No seio do Direito Administrativo, de forma mais severa do que averbado no âmbito privativista, a inexecução dos contratos, quer em sua integralidade, quer parcialmente, propicia sua rescisão, assimilando-se a inexecução parcial à total a fim de que sejam observadas as implicações jurídicas decorrentes da inexecução, uma vez que se prima pelo interesse público, consoante o percuciente ensinamento de Marçal Justen Filho (1998, p. 540),“a indisponibilidade do interesse público não se compadece com a incerteza ou insegurança do cumprimento das prestações impostas ao particular.”

No caso em tela, o contrato foi extinto por inadimplemento do contratado, uma vez que ocorreu o descumprimento das cláusulas contratuais, ante o não fornecimento de senhas para o bom o funcionamento do Betha Contabilidade, Betha Folha, Betha Patrimônio, Betha Estoque.

Ademais, nem mesmo os funcionários da recorrente sabem informar com precisão quando serão liberadas as senhas.

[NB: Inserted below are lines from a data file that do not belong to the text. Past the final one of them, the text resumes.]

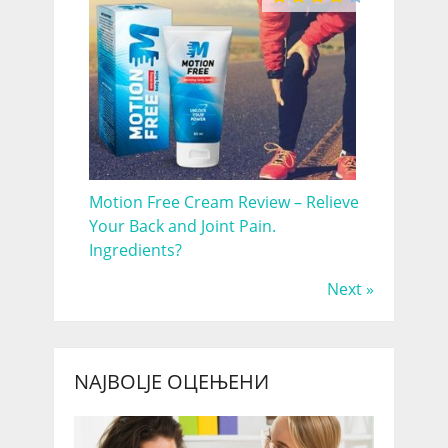
Motion Free Cream Review – Relieve
Your Back and Joint Pain.
Ingredients?
Next »
NAJBOLJE ОЦЕЊЕНИ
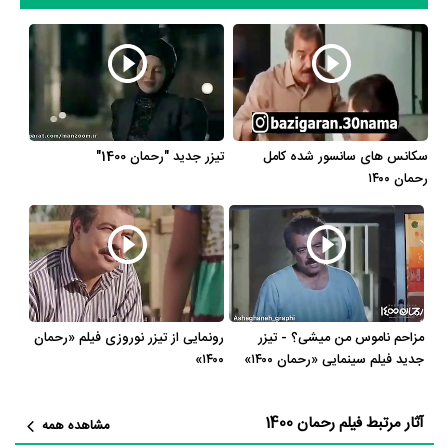
در خلاصه داستانی که یا از سوی تیم رسانه‌ای اثر و یا توسط دیگر رسانه‌ها درباره
داستان رحمان 1400 منتشر شده است، می‌خوانیم: «رحمان مشکلات مالی
بسیاری دارد و قصد دارد از مدیرعامل شرکت آقای جالوسی کمک بگیرد ولی آقای
جالوسی چکی برای سال ۱۴۰۰ می‌کشد و …»
سکانس های سانسور شده کامل
تیزر جدید "رحمان 1400"
فیلم رحمان 1400 از نظر ساختار (فرم)، محتوا و محیط تولید، به آثار مختلفی
رحمان ۱۴۰۰
شباهت دارد. با توجه به شاخص‌های متعدد و گوناگونی می‌توان گفت آثار
مرتبط فیلم رحمان 1400 عبارت است از:
فیلم تلویزیونی آینه بغل
،
فیلم ما همه با
هم هستیم
،
فیلم من سالوادور نیستم
،
فیلم دو طبقه روی پیلوت
و
فیلم سلام
بمبئی
.
فیلم رحمان 1400 و کارنامه فعالیت کارگردان و بازیگران
مزاحم ناموس من میشی؟ - تیزر
رونمایی از تیزر نوروزی فیلم «رحمان
جدید فیلم سینمایی «رحمان ۱۴۰۰»
۱۴۰۰»
از نظر تاریخچه فعالیت کارگردان و بازیگران فیلم رحمان 1400 نیز آمارها و نکات
جذابی را می‌توان بیان کرد. براساس آمارها فیلم رحمان 1400 به طور متوسط
آثار مرتبط فیلم رحمان 1400
مشاهده همه
فعالیت 7ام بازیگران این اثر است.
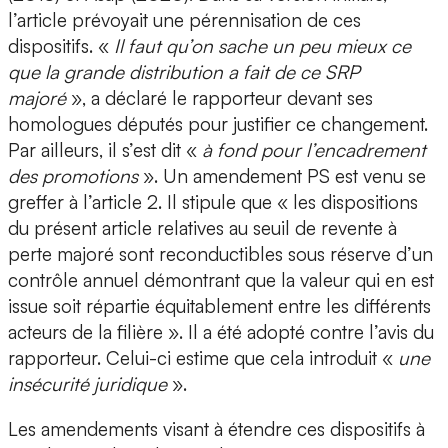
l’article prévoyait une pérennisation de ces
dispositifs. «
Il faut qu’on sache un peu mieux ce
que la grande distribution a fait de ce SRP
majoré
», a déclaré le rapporteur devant ses
homologues députés pour justifier ce changement.
Par ailleurs, il s’est dit «
à fond pour l’encadrement
des promotions
». Un amendement PS est venu se
greffer à l’article 2. Il stipule que « les dispositions
du présent article relatives au seuil de revente à
perte majoré sont reconductibles sous réserve d’un
contrôle annuel démontrant que la valeur qui en est
issue soit répartie équitablement entre les différents
acteurs de la filière ». Il a été adopté contre l’avis du
rapporteur. Celui-ci estime que cela introduit «
une
insécurité juridique
».
Les amendements visant à étendre ces dispositifs à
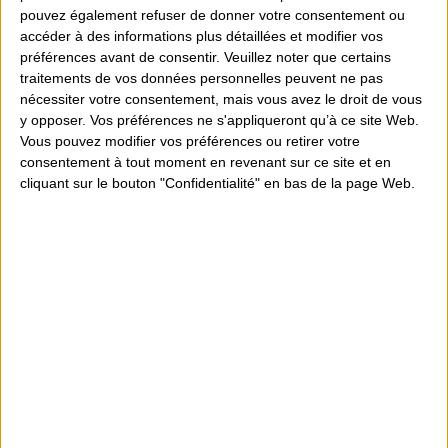
pouvez également refuser de donner votre consentement ou
accéder à des informations plus détaillées et modifier vos
Partager
préférences avant de consentir.
Veuillez noter que certains
traitements de vos données personnelles peuvent ne pas
nécessiter votre consentement, mais vous avez le droit de vous
y opposer. Vos préférences ne s'appliqueront qu’à ce site Web.
Conseils personnalisés
Vous pouvez modifier vos préférences ou retirer votre
consentement à tout moment en revenant sur ce site et en
Magasin sur 300m² d'espace de vente
cliquant sur le bouton "Confidentialité" en bas de la page Web.
Particuliers et Professionnels
+ de 30 années d'existence
Détails du produit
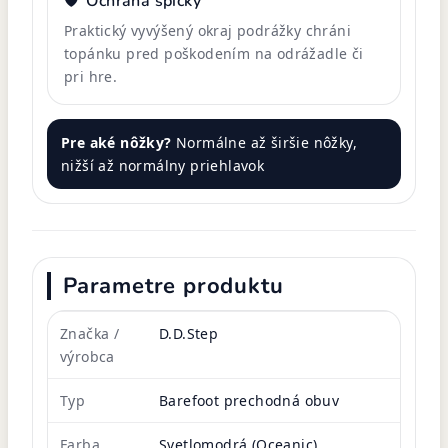
🛡️
Ochrana špičky
Praktický vyvýšený okraj podrážky chráni
topánku pred poškodením na odrážadle či
pri hre.
Pre aké nôžky?
Normálne až širšie nôžky,
nižší až normálny priehlavok
Parametre produktu
Značka /
D.D.Step
výrobca
Typ
Barefoot prechodná obuv
Farba
Svetlomodrá (Oceanic)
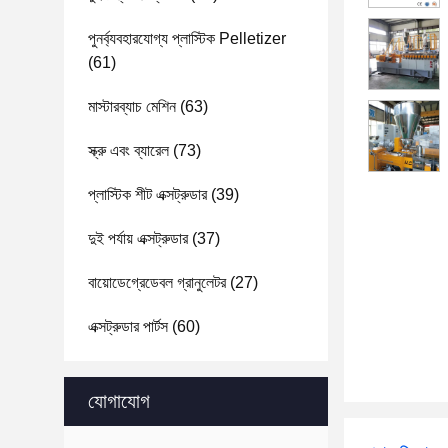
পুনর্ব্যবহারযোগ্য প্লাস্টিক Pelletizer
(61)
মাস্টারব্যাচ মেশিন
(63)
স্ক্রু এবং ব্যারেল
(73)
প্লাস্টিক শীট এক্সট্রুডার
(39)
দুই পর্যায় এক্সট্রুডার
(37)
বায়োডেগ্রেডেবল গ্রানুলেটর
(27)
এক্সট্রুডার পার্টস
(60)
যোগাযোগ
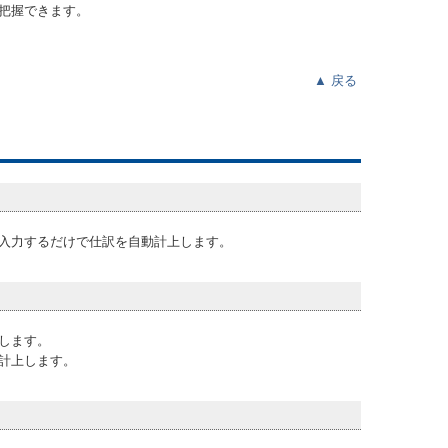
把握できます。
▲
戻る
入力するだけで仕訳を自動計上します。
します。
計上します。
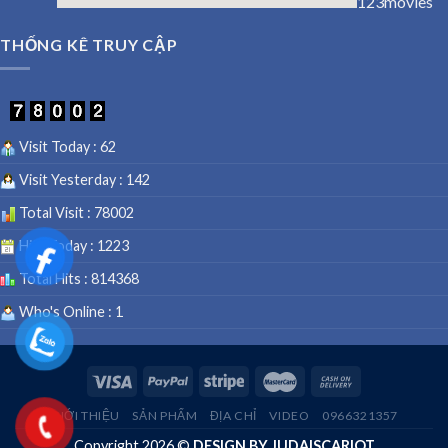
123movies
embedgooglemap.net
THỐNG KÊ TRUY CẬP
Visit Today : 62
Visit Yesterday : 142
Total Visit : 78002
Hits Today : 1223
Total Hits : 814368
Who's Online : 1
GIỚI THIỆU
SẢN PHẨM
ĐỊA CHỈ
VIDEO
0966321357
Copyright 2026 ©
DESIGN BY JUDAISCARIOT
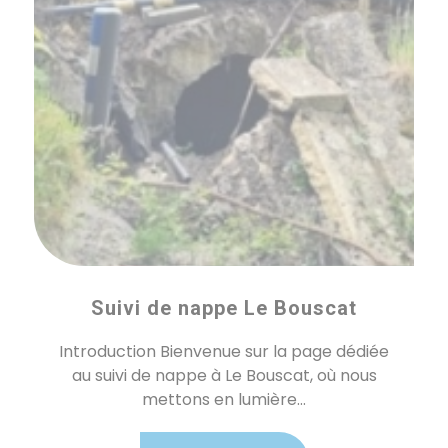
Suivi de nappe Le Bouscat
Introduction Bienvenue sur la page dédiée
au suivi de nappe à Le Bouscat, où nous
mettons en lumière...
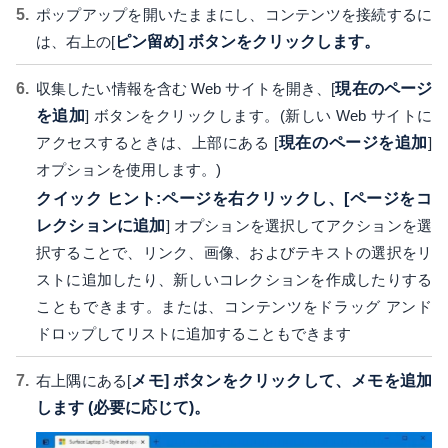
ポップアップを開いたままにし、コンテンツを接続するに
は、右上の[
ピン留め] ボタンをクリックします。
収集したい情報を含む Web サイトを開き、[
現在のページ
を追加
] ボタンをクリックします。(新しい Web サイトに
アクセスするときは、上部にある [
現在のページを追加
]
オプションを使用します。)
クイック ヒント:ページを右クリックし、[
ページをコ
レクションに追加
] オプションを選択してアクションを選
択することで、リンク、画像、およびテキストの選択をリ
ストに追加したり、新しいコレクションを作成したりする
こともできます。または、コンテンツをドラッグ アンド
ドロップしてリストに追加することもできます
右上隅にある[
メモ] ボタンをクリックして、メモを追加
します (必要に応じて)。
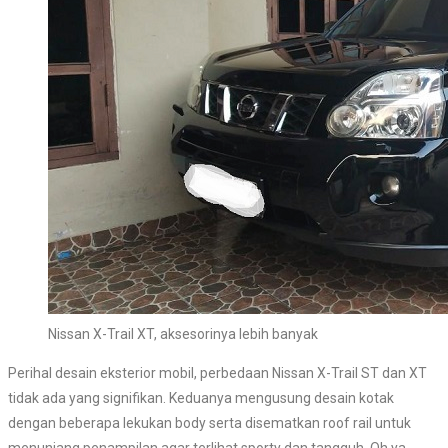
Nissan X-Trail XT, aksesorinya lebih banyak
Perihal desain eksterior mobil, perbedaan Nissan X-Trail ST dan XT
tidak ada yang signifikan. Keduanya mengusung desain kotak
dengan beberapa lekukan body serta disematkan roof rail untuk
menunjang penampilan agar terlihat sporty dan tangguh. Oh ya,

Inobstante o inadimplemento ter se dado aparentemente sem culpa ou dolo por parte do recorrente, o fato do não fornecimento das senhas e as consequências decorrentes desse descumprimento contratual, são motivos suficientes para a rescisão unilateral, bem como para a aplicação das penalidades previstas na legislação e no próprio contrato.

Todavia, tendo em vista que em uma análise perfunctória dos fatos não observei a existência de dolo ou culpa da recorrente, e, portanto, recomendo a não aplicação das penalidades.

Conclusão:

Considerando o exposto, a legislação aplicável, e, por apresentar o documento às condições mínimas para ser admitido, OPINO:

Pelo conhecimento do Recurso interposto pela recorrente ACPI – ASSESSORIA, CONSULTORIA, PLANEJAMENTO E INFORMATICA LTDA para no mérito negar-lhe provimento total, mantendo a decisão exarada, e por consequência lógica a rescisão unilateral do contrato, sem aplicação de penalidade.

Encaminhar os autos, com as informações pertinentes à autoridade superior para que sofra o duplo grau de julgamento, com o seu “De Acordo”, ou querendo, formular opinião própria;

Dê-se ciência da decisão à Recorrente e demais interessadas.

Salvo melhor juízo. É o parecer.

Agua Boa - MT, 23 de novembro de 2015.